Problem to solve
Give the lines below again exactly, starting with the line that holds "constitue notre environnement …" and going on through the line that holds "qui a été censurée par la commission".

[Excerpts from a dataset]
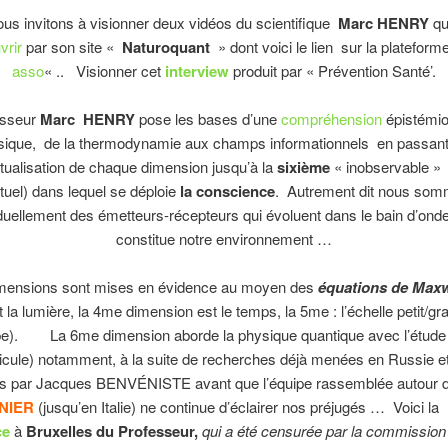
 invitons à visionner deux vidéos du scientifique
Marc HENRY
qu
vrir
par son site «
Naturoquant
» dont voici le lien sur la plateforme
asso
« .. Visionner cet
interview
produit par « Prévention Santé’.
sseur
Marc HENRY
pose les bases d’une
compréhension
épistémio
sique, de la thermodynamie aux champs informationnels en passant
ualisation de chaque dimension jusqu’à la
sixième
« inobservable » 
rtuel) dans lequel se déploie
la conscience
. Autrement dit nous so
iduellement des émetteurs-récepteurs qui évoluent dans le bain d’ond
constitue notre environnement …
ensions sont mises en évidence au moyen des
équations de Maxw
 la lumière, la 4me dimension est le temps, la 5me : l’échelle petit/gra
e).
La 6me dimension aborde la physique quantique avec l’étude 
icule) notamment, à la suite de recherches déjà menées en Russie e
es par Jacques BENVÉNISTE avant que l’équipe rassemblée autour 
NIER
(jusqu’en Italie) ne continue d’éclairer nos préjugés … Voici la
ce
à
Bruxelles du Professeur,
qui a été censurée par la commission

==

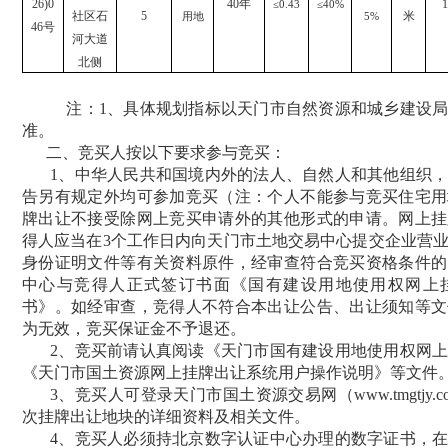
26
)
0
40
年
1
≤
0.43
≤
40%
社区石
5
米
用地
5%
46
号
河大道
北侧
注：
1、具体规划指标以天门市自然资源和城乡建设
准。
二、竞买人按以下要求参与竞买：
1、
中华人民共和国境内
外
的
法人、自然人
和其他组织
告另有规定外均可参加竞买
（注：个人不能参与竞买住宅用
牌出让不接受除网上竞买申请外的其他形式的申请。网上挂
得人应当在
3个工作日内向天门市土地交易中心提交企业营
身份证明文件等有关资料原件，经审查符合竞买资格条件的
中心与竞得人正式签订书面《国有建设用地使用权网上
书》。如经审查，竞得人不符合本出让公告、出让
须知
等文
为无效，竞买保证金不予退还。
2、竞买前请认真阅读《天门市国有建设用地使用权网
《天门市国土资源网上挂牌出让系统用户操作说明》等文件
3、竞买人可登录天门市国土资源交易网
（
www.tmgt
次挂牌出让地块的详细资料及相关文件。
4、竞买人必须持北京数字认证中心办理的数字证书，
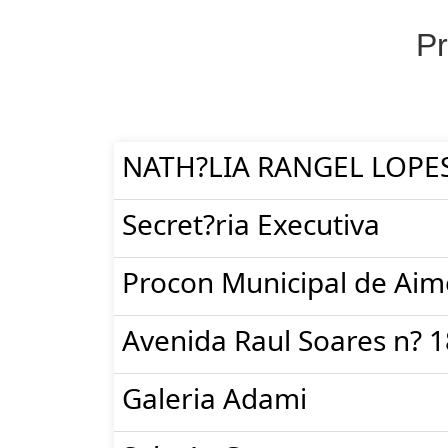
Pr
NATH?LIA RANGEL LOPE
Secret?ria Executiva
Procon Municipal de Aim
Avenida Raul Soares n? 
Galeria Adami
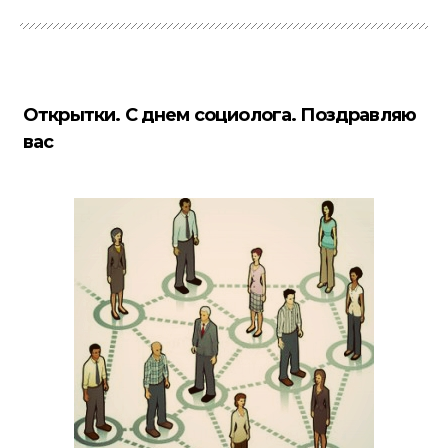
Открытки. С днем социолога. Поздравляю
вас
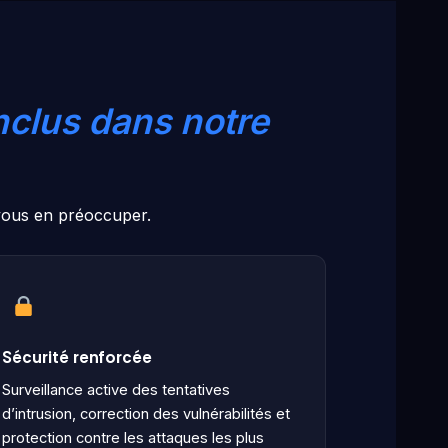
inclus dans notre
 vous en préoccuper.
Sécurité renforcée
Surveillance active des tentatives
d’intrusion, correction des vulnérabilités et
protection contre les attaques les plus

Task answer
constitue notre environnement …
ensions sont mises en évidence au moyen des
équations de Maxw
 la lumière, la 4me dimension est le temps, la 5me : l’échelle petit/gra
e).
La 6me dimension aborde la physique quantique avec l’étude 
icule) notamment, à la suite de recherches déjà menées en Russie e
es par Jacques BENVÉNISTE avant que l’équipe rassemblée autour 
NIER
(jusqu’en Italie) ne continue d’éclairer nos préjugés … Voici la
ce
à
Bruxelles du Professeur,
qui a été censurée par la commission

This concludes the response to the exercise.